The first stage is pure uncertainty. I’ll use a coin flip to illustrate these different stages, you’re going to flip a coin but you’ve absolutely no idea of what the outcomes could possibly be. You’ve no ideas that heads is more likely than the coin disappearing in a puff of smoke.

The second step is to understand at least some (but not all) of the potential outcomes, for example if I flip a coin, it could be heads.

The third step is the complete set of outcomes. If I flip a coin it could be heads or tails and no other outcomes are possible.

The forth step is to know the probabilities associated with an outcome for example 50% heads and 50% tails.

The final step is to know the outcome. This doesn’t work so well with coin example because a coin flip is designed to maintain a balance of uncertainty between two outcomes, but if you were a physics genius and knew exactly how the coin would be flipped, how clean the coin was on each side, and the impact of wind direction, then you would know in advanced how the coin would land.

But, hang on, you ask, in this final example risk management isn’t needed?

Exactly, that’s the point. Risk management is a way of dealing with our imperfect understanding of the world and can be done away we get to a total understanding of the situation so as to predict the outcome. Just as a perfect driver wouldn’t need a seat belt. In most cases, though, we’re not this good and risk management is still needed.
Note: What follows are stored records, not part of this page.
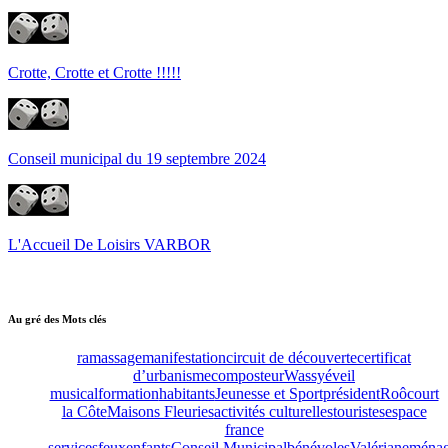
Crotte, Crotte et Crotte !!!!!
Conseil municipal du 19 septembre 2024
L'Accueil De Loisirs VARBOR
Au gré des Mots clés
ramassage
manifestation
circuit de découverte
certificat
d’urbanisme
composteur
Wassy
éveil
musical
formation
habitants
Jeunesse et Sport
président
Roôcourt
la Côte
Maisons Fleuries
activités culturelles
touristes
espace
france
services
feux
enfants
Conseil Municipal
bénévoles
Valériane
ména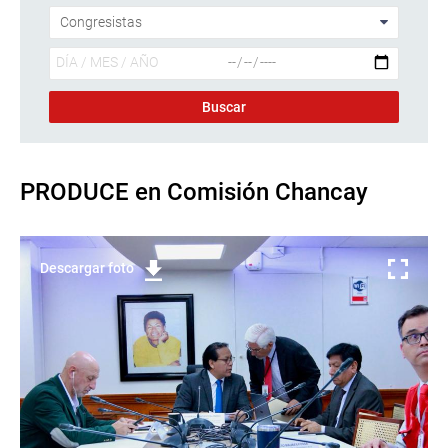
PRODUCE en Comisión Chancay
Descargar foto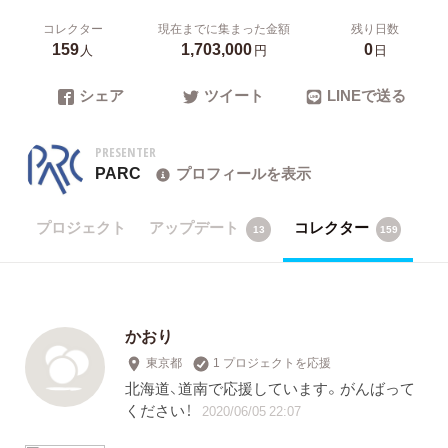
コレクター
現在までに集まった金額
残り日数
159
1,703,000
0
人
円
日
シェア
ツイート
LINEで送る
PRESENTER
PARC
プロフィールを表示
プロジェクト
アップデート
コレクター
13
159
かおり
東京都
1 プロジェクトを応援
北海道、道南で応援しています。がんばって
ください！
2020/06/05 22:07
Project Failure – Wembley Stadium

Wembley Stadium (photo: Martin Pettitte via Flickr)

Wembley stadium is the home of English football (or English soccer if you’re American) and was rebuilt in the 2000s replacing the original structure from 1923. The project took 5 years longer than first estimated and costs were more than double initial estimates. The stadium uses an innovative steel arch that adds aesthetic appeal, but is also load bearing and minimizes the need for internal support that could have obstructed views within the stadium. As a result the arch improves the quality of the seating. The design wasn’t quite a novel as the Sydney Opera House or Guggenheim Bilbao but nonetheless included a design element in the arch that was unprecedented, making best practice techniques such as reference class forecasting impossible because there are no useful historic estimates to draw on – it had not been done before. This lack of historical precedent is often a red flag in accurate project planning.

photo: Kol Tregaskes via Flickr

There appear to be several reasons for delay in the case of Wembley stadium:

Bidding Process and Winner’s Curse

The contract was bid out and awarded to one of the lowest cost bids. This creates a winner’s curse situation, where it’s likely that the winning bid is too aggressive in estimating the actual costs of the project. The cost of the project rose 36% between the bid being accepted and the contract being signed.
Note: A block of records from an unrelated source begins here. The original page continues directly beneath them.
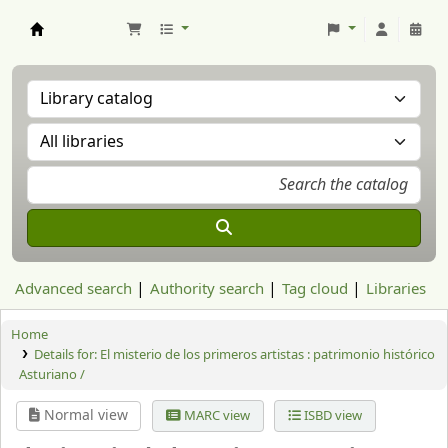
Aranzadi Zientzia Elkartea Liburutegia
Advanced search
Authority search
Tag cloud
Libraries
Home
Details for:
El misterio de los primeros artistas :
patrimonio histórico
Asturiano /
Normal view
MARC view
ISBD view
Implementation Of An Unprecedented Design

The arch implementation was problematic, ultimately the sub-contractor for the arch was replaced midway through the project, and the delay caused further problems. It appears that the the fundamental issue was attempting a stadium design using a load bearing arch that was novel and untested in previous stadium designs. This is typical of projects that are too innovative, and is one of the reasons that the Denver Airport Baggage System failed. Projects with formal budgets and timelines are not the place to be prototyping unproven techniques and processes. At least not if you’re hoping for a credible initial estimate of how long the project will take.
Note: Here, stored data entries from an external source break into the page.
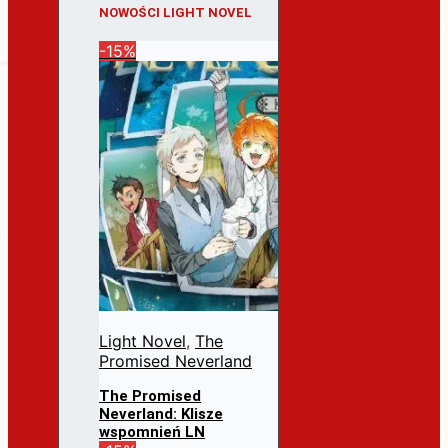
NOWOŚCI LIGHT NOVEL
-15%
Light Novel
,
The
Promised Neverland
The Promised
Neverland: Klisze
wspomnień LN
Source: Martin Pettitt (via Flickr)

Information Flow and Incentives

Information flow around the project was never straightforward and incentives were not well aligned. The contractor was conscious of disclosure to their shareholders and their relationship with the sponsor of the project became so tense as to ultimately end in legal action. In part, this appears to be related to the fixed price nature of the contract – any delay had immediate implications for profitability. This may have lead to two interesting situations, in which it appears more junior employees were better informed about the project than senior management, perhaps because the implications of delay for so serious for profitability that information was not eagerly shared, note than around this time senior management was making statements that the project was on track:

  • Firstly, a whistleblower within the accounting department claimed to know of project delays months before they were disclosed.
  • Secondly, in the UK it was possible to place bets on potential delays on the project. These bets were stopped after the observation of “men in hard hats placing big bets in the Wembley area”.

It is also interesting that after the reviews were disclosed, management then instituted a “peer review” process to better assess the performance of in flight projects.

Trust, Drugs and Scope Changes

As with any project, there are many factors at play.

After the first delays, the sponsor and contractor became less willing to conduct work in parallel due to mistrust of completion dates, this may have added a few months to completion, but in the context of years of delay doesn’t appear to be a primary factor. It is interesting though that on delayed projects, further delays can be self-fulfilling as trust in the critical path diminishes.

There was press speculation that workers on site were using drugs. This claim is hard to substantiate and was never proven.

There were some scope changes, though again, it appears that the construction of the arch (part of the initial design) was a key factor in the delay. Unlike other projects such as the FBI’s Virtual Case File where scope change was a key contributor to delay.


Fundamentally, when attempting a unique work item, such as a novel load bearing steel arch as fundamental part of a stadium, it is very hard to estimate cost and duration with precision. Awarding the work via a bidding process with a fixed price contract exacerbates this problem, because the winning bid will be more likely to underestimate the required work due to the winner’s curse. In addition, it appears information flow could have been improved on this project – if junior employees were aware of potential delays and senior management was not, information was clearly not being shared effectively.

You can see more of these sort of case studies at or follow me on Twitter here for blog updates, or consider reading my book.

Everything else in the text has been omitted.